Stored records:

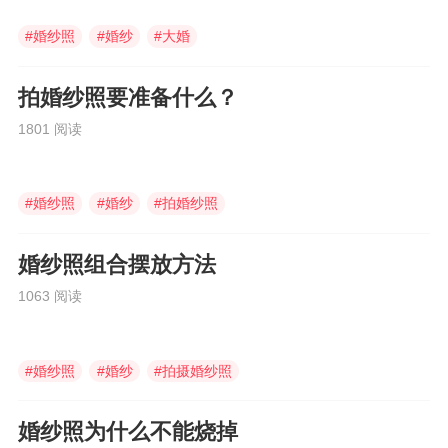
#
婚纱照
#
婚纱
#
大婚
拍婚纱照要准备什么？
1801 阅读
#
婚纱照
#
婚纱
#
拍婚纱照
婚纱照组合摆放方法
1063 阅读
#
婚纱照
#
婚纱
#
拍摄婚纱照
婚纱照为什么不能烧掉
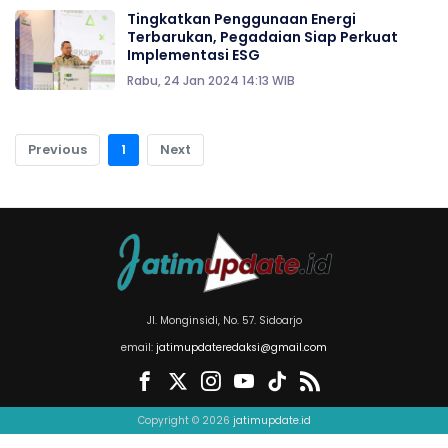
Tingkatkan Penggunaan Energi
Terbarukan, Pegadaian Siap Perkuat
Implementasi ESG
Rabu, 24 Jan 2024 14:13 WIB
Previous
1
Next
Jl. Monginsidi, No. 57. Sidoarjo
email:
jatimupdateredaksi@gmail.com
Copyright © 2026
jatimupdate.id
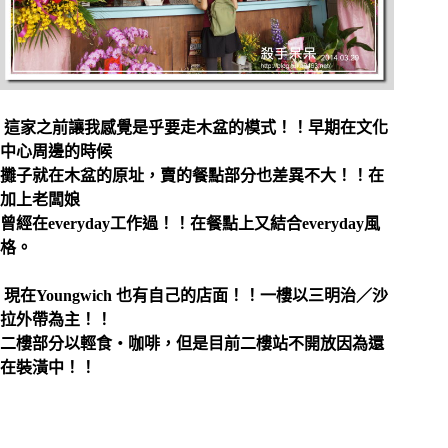
這家之前讓我感覺是乎要走木盆的模式！！早期在文化
中心周邊的時候
攤子就在木盆的原址，賣的餐點部分也差異不大！！在
加上老闆娘
曾經在
everyday
工作過！！在餐點上又結合
everyday
風
格。
現在Youngwich 也有自己的店面！！一樓以
三明治／沙
拉
外帶為主！！
二樓部分以輕食‧咖啡，但是目前二樓站不開放因為還
在裝潢中！！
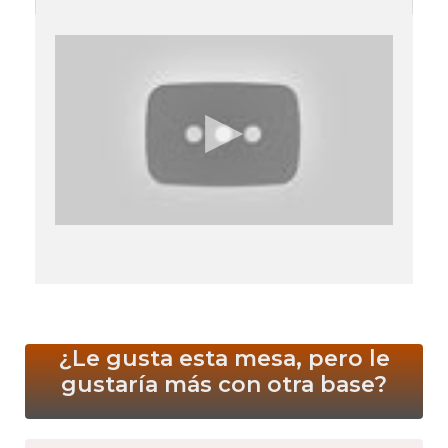
¿Le gusta esta mesa, pero le
gustaría más
con otra base?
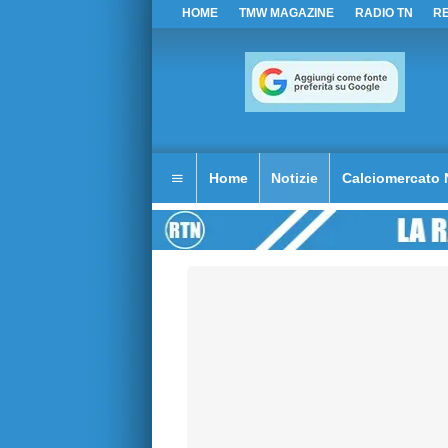
HOME
TMW MAGAZINE
RADIO TN
R
Home
Notizie
Calciomercato 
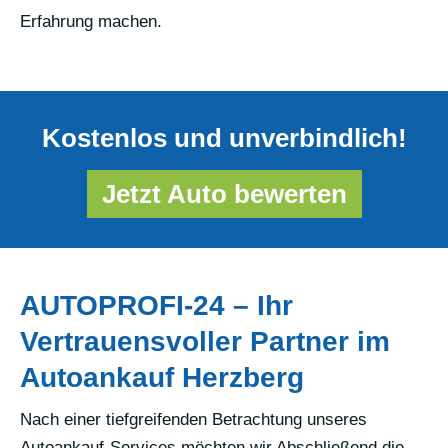
Erfahrung machen.
Kostenlos und unverbindlich!
Jetzt Auto bewerten
AUTOPROFI-24 – Ihr
Vertrauensvoller Partner im
Autoankauf Herzberg
Nach einer tiefgreifenden Betrachtung unseres
Autoankauf-Services möchten wir Abschließend die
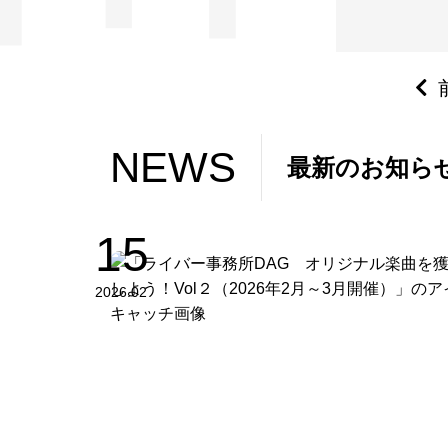
NEWS
NEWS
最新のお知ら
15
2026.02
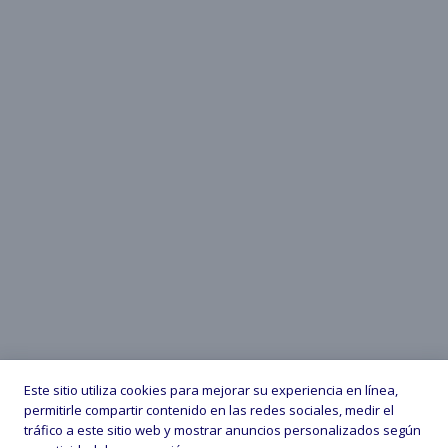
Este sitio utiliza cookies para mejorar su experiencia en línea,
permitirle compartir contenido en las redes sociales, medir el
tráfico a este sitio web y mostrar anuncios personalizados según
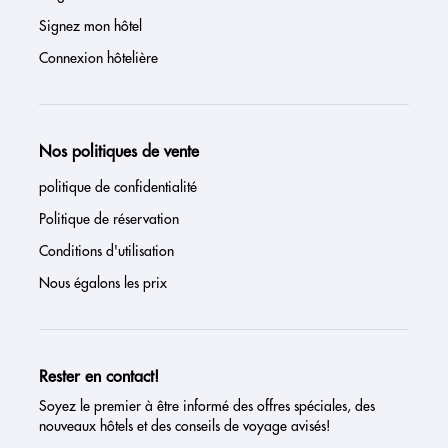
Signez mon hôtel
Connexion hôtelière
Nos politiques de vente
politique de confidentialité
Politique de réservation
Conditions d'utilisation
Nous égalons les prix
Rester en contact!
Soyez le premier à être informé des offres spéciales, des
nouveaux hôtels et des conseils de voyage avisés!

▶ TO DO
Could you repeat, exactly and with nothing else, the lines from the one containing "con otra base?" through the last line of the records above, leaving out the pictures?

▶ THE ANSWER
con otra base?
HOME
TMW MAGAZINE
RADIO TN
R
Home
Notizie
Calciomercato 
Erfahrung machen.
Kostenlos und unverbindlich!
Jetzt Auto bewerten
AUTOPROFI-24 – Ihr
Vertrauensvoller Partner im
Autoankauf Herzberg
Nach einer tiefgreifenden Betrachtung unseres
Autoankauf-Services möchten wir Abschließend die
NEWS
NEWS
最新のお知ら
15
2026.02
Este sitio utiliza cookies para mejorar su experiencia en línea,
permitirle compartir contenido en las redes sociales, medir el
tráfico a este sitio web y mostrar anuncios personalizados según
Signez mon hôtel
Connexion hôtelière
Nos politiques de vente
politique de confidentialité
Politique de réservation
Conditions d'utilisation
Nous égalons les prix
Rester en contact!
Soyez le premier à être informé des offres spéciales, des
nouveaux hôtels et des conseils de voyage avisés!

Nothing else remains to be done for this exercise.